- Assignment -
Which lines of the records below contain the string "phẩm"? Report each of them.

- Provided data -
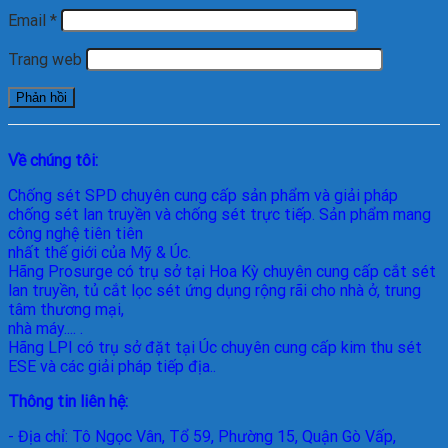
Email
*
Trang web
Về chúng tôi:
Chống sét SPD
chuyên cung cấp sản phẩm và giải pháp
chống sét lan truyền và chống sét trực tiếp. Sản phẩm mang
công nghệ tiên tiên
nhất thế giới của Mỹ & Úc.
Hãng Prosurge
có trụ sở tại Hoa Kỳ chuyên cung cấp cắt sét
lan truyền, tủ cắt lọc sét ứng dụng rộng rãi cho nhà ở, trung
tâm thương mại,
nhà máy.... .
Hãng LPI
có trụ sở đặt tại Úc chuyên cung cấp kim thu sét
ESE và các giải pháp tiếp địa..
Thông tin liên hệ:
- Địa chỉ: Tô Ngọc Vân, Tổ 59, Phường 15, Quận Gò Vấp,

- Response to the task -
chuyên cung cấp sản phẩm và giải pháp
chống sét lan truyền và chống sét trực tiếp. Sản phẩm mang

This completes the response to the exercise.